Para Jonata, o mito de não haver condições de criação da raça Holandesa vem sendo quebrado, conforme demonstram os investimentos na raça do pequeno ao grande produtor. Quanto aos bons resultados, ele destaca que, segundo o controle leiteiro oficial, há animais que atingem médias de nível nacional. Um dos rebanhos de destaque é o da Fazenda Encanto, em Nossa Senhora da Glória (SE), que apresenta uma média de 43 kg de leite/dia, a maior do Nordeste, segundo o levantamento do controle leiteiro oficial. “Portanto, o nosso gado Holandês não deixa a desejar quando comparado aos grandes plantéis do País, sendo nítido também o papel importante que a raça vem desempenhando em grande parte das propriedades leiteiras do nosso Estado”, afirma o técnico do Senar/SE.

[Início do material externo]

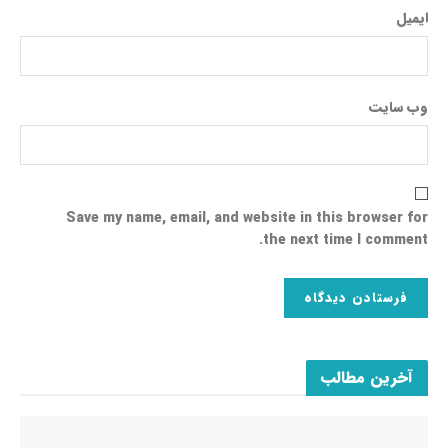
ایمیل
وب‌ سایت
Save my name, email, and website in this browser for
the next time I comment.
آخرین مطالب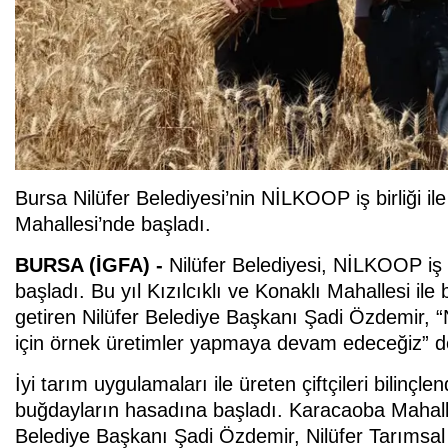
Bursa Nilüfer Belediyesi’nin NİLKOOP iş birliği i
Mahallesi’nde başladı.
BURSA (İGFA) -
Nilüfer Belediyesi, NİLKOOP iş 
başladı. Bu yıl Kızılcıklı ve Konaklı Mahallesi ile
getiren Nilüfer Belediye Başkanı Şadi Özdemir, “Ni
için örnek üretimler yapmaya devam edeceğiz” d
İyi tarım uygulamaları ile üreten çiftçileri bilinçl
buğdayların hasadına başladı. Karacaoba Mahalle
Belediye Başkanı Şadi Özdemir, Nilüfer Tarımsa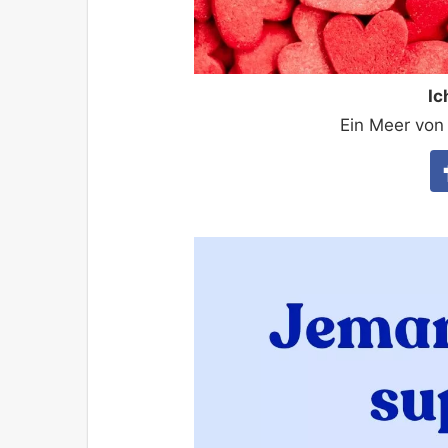
Ic
Ein Meer von 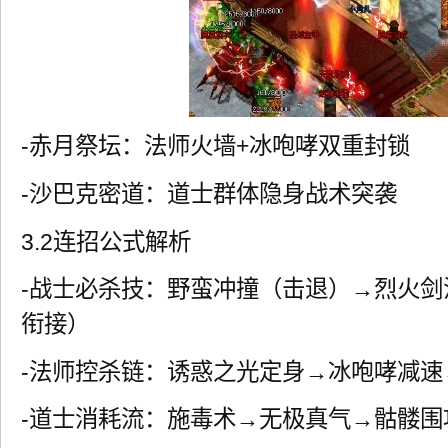
-赤月祭坛：法师火墙+冰咆哮双重封锁
-沙巴克密道：道士群体隐身战术突袭
3.2连招公式解析
-战士必杀技：野蛮冲撞（击退）→烈火剑法
衔接）
-法师控杀链：诱惑之光定身→冰咆哮减速
-道士消耗流：施毒术→无极真气→骷髅围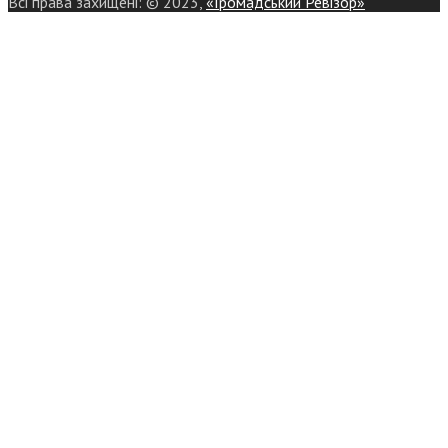
Всі права захищені: © 2023,
«Громадський Ревізор»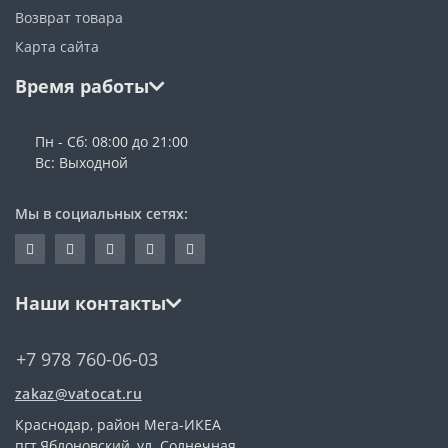
Возврат товара
Карта сайта
Время работы
Пн - Сб: 08:00 до 21:00
Вс: Выходной
Мы в социальных сетях:
Наши контакты
+7 978 760-06-03
zakaz@vatocat.ru
Краснодар, район Мега-ИКЕА
пгт.Яблоновский, ул. Солнечная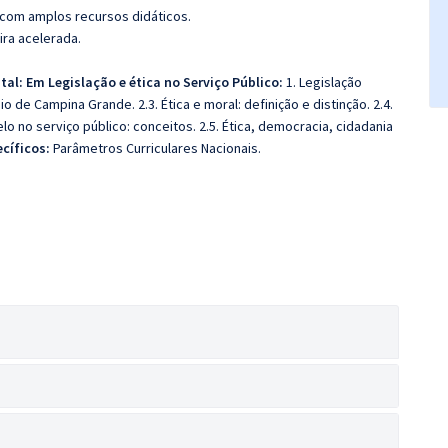
 com amplos recursos didáticos.
ira acelerada.
tal: Em Legislação e ética no Serviço Público:
1. Legislação
io de Campina Grande. 2.3. Ética e moral: definição e distinção. 2.4.
lo no serviço público: conceitos. 2.5. Ética, democracia, cidadania
cíficos:
Parâmetros Curriculares Nacionais.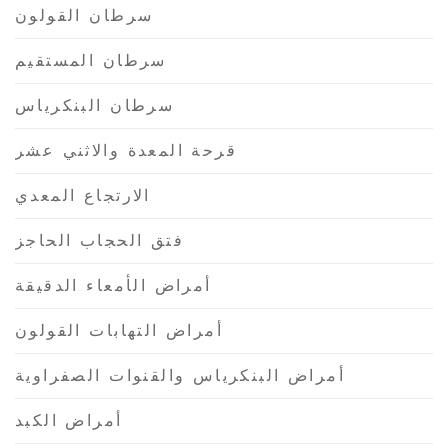
سرطان القولون
سرطان المستقيم
سرطان البنكرياس
قرحة المعدة والاثني عشر
الارتجاع المعدي
فتق الحجاب الحاجز
أمراض الأمعاء الدقيقة
أمراض التهابات القولون
أمراض البنكرياس والقنوات الصفراوية
أمراض الكبد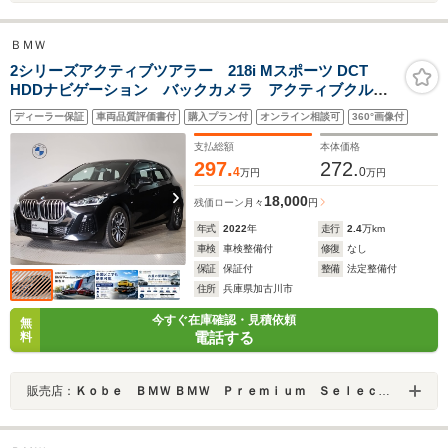
ＢＭＷ
2シリーズアクティブツアラー 218i Mスポーツ DCT
HDDナビゲーション バックカメラ アクティブクルー
ズコントロール マルチファンクションステアリング
ディーラー保証
車両品質評価書付
購入プラン付
オンライン相談可
360°画像付
ミラー型ETC LEDヘッドライト シートヒーター ア
ンビエントライト
支払総額
本体価格
297.
272.
4
0
万円
万円
18,000
残価ローン
月々
円
年式
2022
年
走行
2.4
万km
車検
車検整備付
修復
なし
保証
保証付
整備
法定整備付
住所
兵庫県加古川市
今すぐ在庫確認・見積依頼
無
電話する
料
販売店：
Ｋｏｂｅ ＢＭＷ ＢＭＷ Ｐｒｅｍｉｕｍ Ｓｅｌｅｃｔｉｏｎ 加古川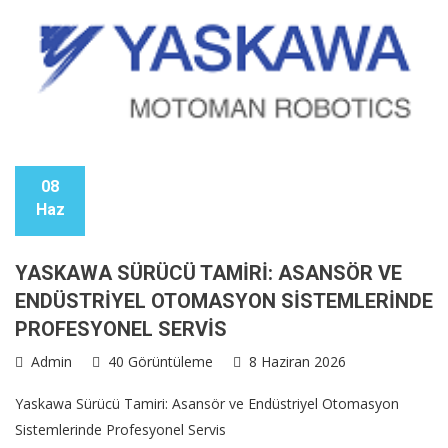
08
Haz
YASKAWA SÜRÜCÜ TAMIRI: ASANSÖR VE
ENDÜSTRIYEL OTOMASYON SISTEMLERINDE
PROFESYONEL SERVIS
Admin
40 Görüntüleme
8 Haziran 2026
Yaskawa Sürücü Tamiri: Asansör ve Endüstriyel Otomasyon
Sistemlerinde Profesyonel Servis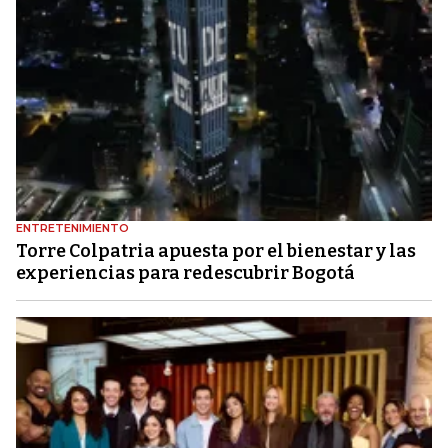
ENTRETENIMIENTO
Torre Colpatria apuesta por el bienestar y las
experiencias para redescubrir Bogotá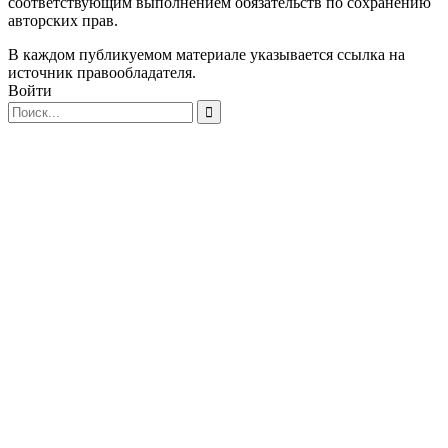
соответствующим выполнением обязательств по сохранению
авторских прав.
В каждом публикуемом материале указывается ссылка на
источник правообладателя.
Войти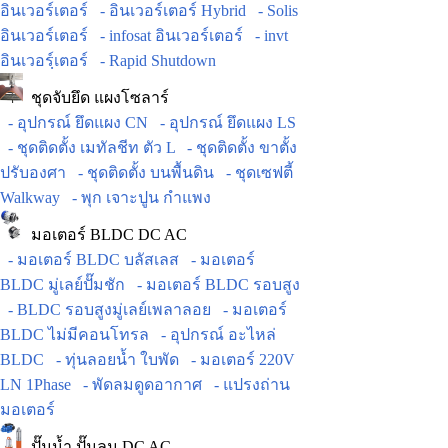
อินเวอร์เตอร์
- อินเวอร์เตอร์ Hybrid
- Solis
อินเวอร์เตอร์
- infosat อินเวอร์เตอร์
- invt
อินเวอร์ฺเตอร์
- Rapid Shutdown
ชุดจับยึด แผงโซลาร์
- อุปกรณ์ ยึดแผง CN
- อุปกรณ์ ยึดแผง LS
- ชุดติดตั้ง เมทัลชีท ตัว L
- ชุดติดตั้ง ขาตั้ง
ปรับองศา
- ชุดติดตั้ง บนพื้นดิน
- ชุดเซฟตี้
Walkway
- พุก เจาะปูน กำแพง
มอเตอร์ BLDC DC AC
- มอเตอร์ BLDC บลัสเลส
- มอเตอร์
BLDC มู่เลย์ปั๊มชัก
- มอเตอร์ BLDC รอบสูง
- BLDC รอบสูงมู่เลย์เพลาลอย
- มอเตอร์
BLDC ไม่มีคอนโทรล
- อุปกรณ์ อะไหล่
BLDC
- ทุ่นลอยน้ำ ใบพัด
- มอเตอร์ 220V
LN 1Phase
- พัดลมดูดอากาศ
- แปรงถ่าน
มอเตอร์
ปั๊มน้ำ ปั๊มลม DC AC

Ele atua também dando suporte aos criadores da raça Holandesa no Estado, em todo o processo de registro, controle e classificação dos animais, e esteve acompanhando a equipe da ABCBRH durante a semana de visitas técnicas em Sergipe. “Aqui no Estado surgiram grandes projetos, um deles é o do produtor Fábio Junior Santos, da Fazenda Encanto, por meio da implementação do sistema de compost barn, sendo um dos principais modelos de criação adotados no Estado”, diz Pablo Jonata.

Pablo Jonata: O mito de não haver condições de criação da raça Holandesa vem sendo quebrado, conforme demonstram os investimentos na raça do pequeno ao grande produtor

Os animais da Fazenda Encanto, em Nossa Senhora da Glória (SE), atingiram uma média de 43 kg de leite por dia, a maior da raça no Nordeste

“Na opinião do especialista, o que ele tem visto, na prática, é uma quebra de tabu, demonstrada por meio da crescente adoção da raça Holandesa nos cruzamentos e até mesmo no uso da raça de forma única, notando-se um crescimento de rebanhos de animais PO, “principalmente os animais já nascidos aclimatados, no qual o resultado em produção tem sido extremamente satisfatório”, observa ele.

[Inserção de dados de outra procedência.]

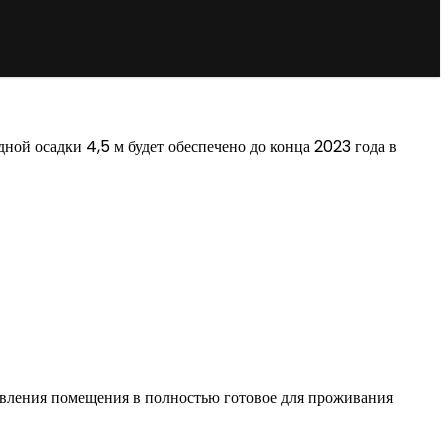
ой осадки 4,5 м будет обеспечено до конца 2023 года в
овления помещения в полностью готовое для проживания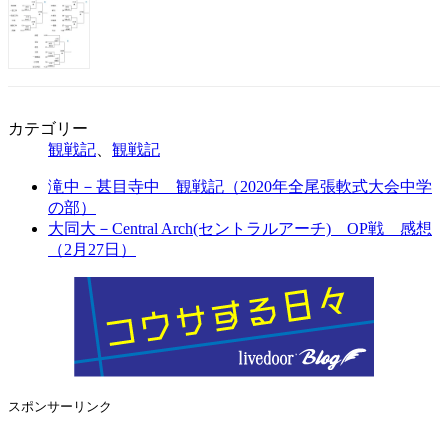
カテゴリー
観戦記
、
観戦記
滝中－甚目寺中 観戦記（2020年全尾張軟式大会中学
の部）
大同大－Central Arch(セントラルアーチ) OP戦 感想
（2月27日）
スポンサーリンク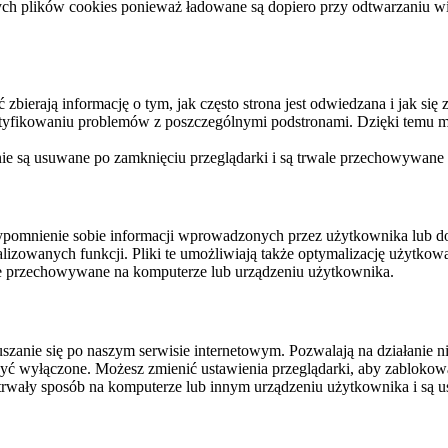
ych plików cookies ponieważ ładowane są dopiero przy odtwarzaniu wid
ierają informację o tym, jak często strona jest odwiedzana i jak się z 
ntyfikowaniu problemów z poszczególnymi podstronami. Dzięki temu mo
 nie są usuwane po zamknięciu przeglądarki i są trwale przechowywane
rzypomnienie sobie informacji wprowadzonych przez użytkownika lub 
nalizowanych funkcji. Pliki te umożliwiają także optymalizację użytko
ale przechowywane na komputerze lub urządzeniu użytkownika.
szanie się po naszym serwisie internetowym. Pozwalają na działanie ni
yć wyłączone. Możesz zmienić ustawienia przeglądarki, aby zablokować
trwały sposób na komputerze lub innym urządzeniu użytkownika i są u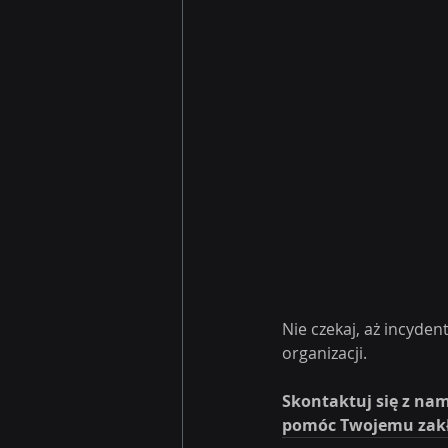
Nie czekaj, aż incyden
organizacji.
Skontaktuj się z nam
pomóc Twojemu zak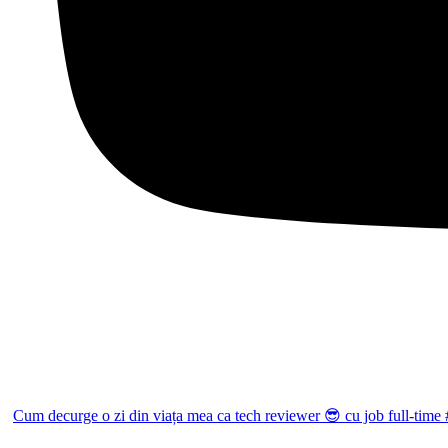
Cum decurge o zi din viața mea ca tech reviewer 😎 cu job full-time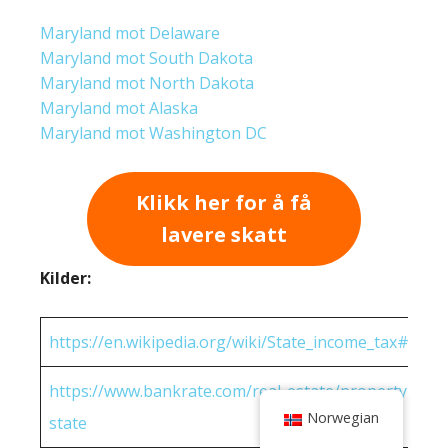
Maryland mot Delaware
Maryland mot South Dakota
Maryland mot North Dakota
Maryland mot Alaska
Maryland mot Washington DC
Klikk her for å få
lavere skatt
Kilder:
https://en.wikipedia.org/wiki/State_income_tax#Rates
https://www.bankrate.com/real-estate/property-tax-
Norwegian
state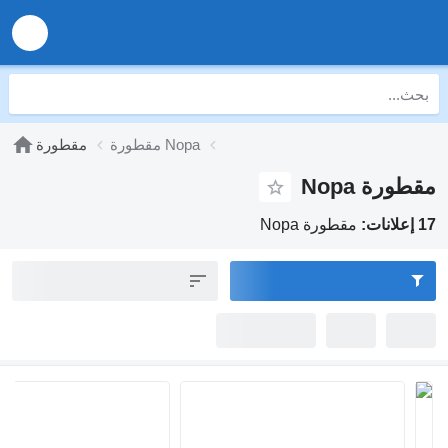
مقطورة Nopa
مقطورة
مقطورة Nopa
17 إعلانات:
مقطورة Nopa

O zootecnista orienta os criadores de gado Holandês a buscarem sempre maior eficiência na gestão e na adoção de tecnologias, para que seu custo de produção seja o mais em conta possível, a fim de garantir a sustentabilidade da propriedade. “Nosso objetivo é sempre trabalhar para otimizar os custos do produtor, ressaltando a importância de se oferecer uma dieta de qualidade a custo mínimo, visando atender plenamente às exigências da raça. Desta forma, um dos alimentos mais utilizados aqui em Sergipe e na região é a palma forrageira, que serve como base da alimentação de nossa vacas.”

De acordo com o técnico do Senar/SE, conforme o contexto da região, a forragem de palma tem sido uma excelente alternativa, contribuindo de maneira efetiva no manejo dos animais, garantindo aporte hídrico e nutricional, não alterando a composição do leite. “Além do mais, é uma vegetação de fácil cultivo, e os produtores do Nordeste estão sempre lançando mão dessa opção para garantir o manejo do plantel”, ressalta.

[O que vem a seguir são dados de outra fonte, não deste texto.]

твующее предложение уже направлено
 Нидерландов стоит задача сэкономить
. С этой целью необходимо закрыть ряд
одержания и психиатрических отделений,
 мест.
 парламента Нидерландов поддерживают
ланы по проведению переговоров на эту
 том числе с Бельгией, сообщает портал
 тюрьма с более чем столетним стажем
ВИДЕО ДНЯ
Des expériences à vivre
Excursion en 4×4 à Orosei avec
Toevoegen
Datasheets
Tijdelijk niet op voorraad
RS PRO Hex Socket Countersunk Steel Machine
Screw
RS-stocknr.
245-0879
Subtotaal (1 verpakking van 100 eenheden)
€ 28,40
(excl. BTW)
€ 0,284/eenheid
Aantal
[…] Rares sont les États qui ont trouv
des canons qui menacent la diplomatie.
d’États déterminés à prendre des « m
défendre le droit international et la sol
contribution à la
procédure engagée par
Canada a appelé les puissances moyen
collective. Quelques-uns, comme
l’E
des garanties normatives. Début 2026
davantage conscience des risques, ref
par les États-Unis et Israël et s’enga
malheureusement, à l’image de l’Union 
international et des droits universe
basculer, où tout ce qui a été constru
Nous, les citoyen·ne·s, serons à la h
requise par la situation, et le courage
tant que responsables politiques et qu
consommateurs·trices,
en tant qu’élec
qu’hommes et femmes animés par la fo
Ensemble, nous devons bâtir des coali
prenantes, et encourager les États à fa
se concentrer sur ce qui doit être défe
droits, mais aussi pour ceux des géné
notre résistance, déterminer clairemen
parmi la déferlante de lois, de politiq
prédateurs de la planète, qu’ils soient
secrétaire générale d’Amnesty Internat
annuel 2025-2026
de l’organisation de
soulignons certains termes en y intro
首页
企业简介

Na avaliação de Valloto, o crescimento da raça na região é uma quebra de tabu, tanto que, em cada propriedade leiteira onde os técnicos da associação passaram pela região de Nossa Senhora da Glória, eles puderam notar que todas as fazendas possuem algumas vacas Holandesas no rebanho. “Com 33 anos de experiência, fiquei muito impressionado e pude comprovar a questão da adaptabilidade dos animais, pois é incrível como os animais leiteiros se adaptam tão bem às condições de clima, debaixo de um sol ardente de 38 graus. Basta ver os bezerreiros.”

No seu entender, o avanço dessa genética só foi possível porque os produtores estão realizando o manejo adequado de criação desses animais, aplicando na prática a técnica, o conhecimento, e, claro, mensurando a viabilização econômica do projeto para ter uma estrutura básica de suplementação, sombreamento, seja de forma artificial, seja natural com suficiente quantidade de árvores.

“Além disso, os criadores trabalham muito bem o manejo alimentar do rebanho, usando a palma forrageira, que é um alimento fantástico, bastante difundido entre os pecuaristas, também em Sergipe, que é um dos grandes produtores de milho, tanto que existe alta produção e oferta de silagem de boa qualidade”, conclui Valloto.